--- GIVEN RECORDS Enclosed Below ---

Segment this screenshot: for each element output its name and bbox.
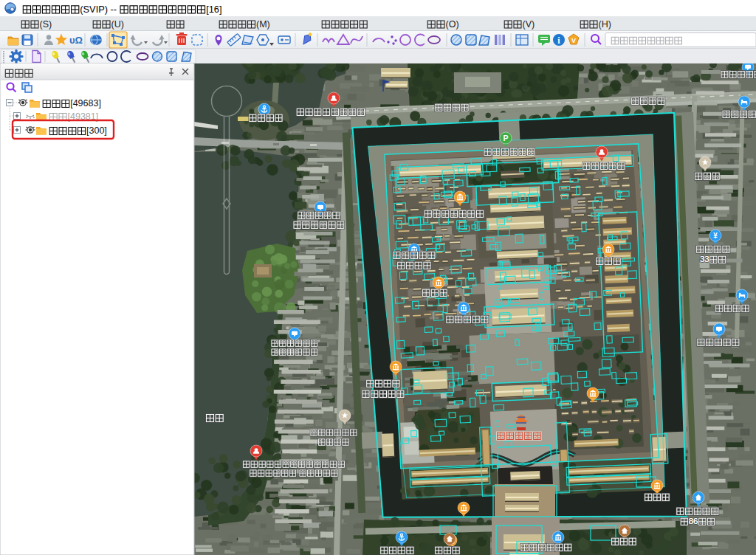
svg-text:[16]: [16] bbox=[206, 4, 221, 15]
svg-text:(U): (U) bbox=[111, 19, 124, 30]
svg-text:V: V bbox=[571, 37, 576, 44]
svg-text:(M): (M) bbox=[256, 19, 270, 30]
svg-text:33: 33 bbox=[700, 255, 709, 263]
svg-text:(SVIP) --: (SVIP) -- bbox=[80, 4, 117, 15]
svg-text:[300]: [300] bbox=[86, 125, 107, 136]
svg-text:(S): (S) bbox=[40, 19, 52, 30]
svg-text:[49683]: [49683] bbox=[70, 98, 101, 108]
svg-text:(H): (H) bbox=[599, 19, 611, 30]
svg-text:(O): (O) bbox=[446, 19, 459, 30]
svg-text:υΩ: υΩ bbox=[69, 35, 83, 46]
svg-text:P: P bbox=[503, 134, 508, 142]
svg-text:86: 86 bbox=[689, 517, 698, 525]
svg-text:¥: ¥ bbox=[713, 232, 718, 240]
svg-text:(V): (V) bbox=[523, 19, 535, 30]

--- End of Enclosed GIVEN RECORDS ---

TASK DESCRIPTION: In your copy of the listing above, reproduce each line exactly and omit all pictures.

WRITTEN RESPONSE:
Segment this screenshot: for each element output its name and bbox.
svg-text:[16]: [16] bbox=[206, 4, 221, 15]
svg-text:(U): (U) bbox=[111, 19, 124, 30]
svg-text:V: V bbox=[571, 37, 576, 44]
svg-text:(M): (M) bbox=[256, 19, 270, 30]
svg-text:33: 33 bbox=[700, 255, 709, 263]
svg-text:(SVIP) --: (SVIP) -- bbox=[80, 4, 117, 15]
svg-text:[300]: [300] bbox=[86, 125, 107, 136]
svg-text:(S): (S) bbox=[40, 19, 52, 30]
svg-text:[49683]: [49683] bbox=[70, 98, 101, 108]
svg-text:(H): (H) bbox=[599, 19, 611, 30]
svg-text:(O): (O) bbox=[446, 19, 459, 30]
svg-text:υΩ: υΩ bbox=[69, 35, 83, 46]
svg-text:P: P bbox=[503, 134, 508, 142]
svg-text:86: 86 bbox=[689, 517, 698, 525]
svg-text:¥: ¥ bbox=[713, 232, 718, 240]
svg-text:(V): (V) bbox=[523, 19, 535, 30]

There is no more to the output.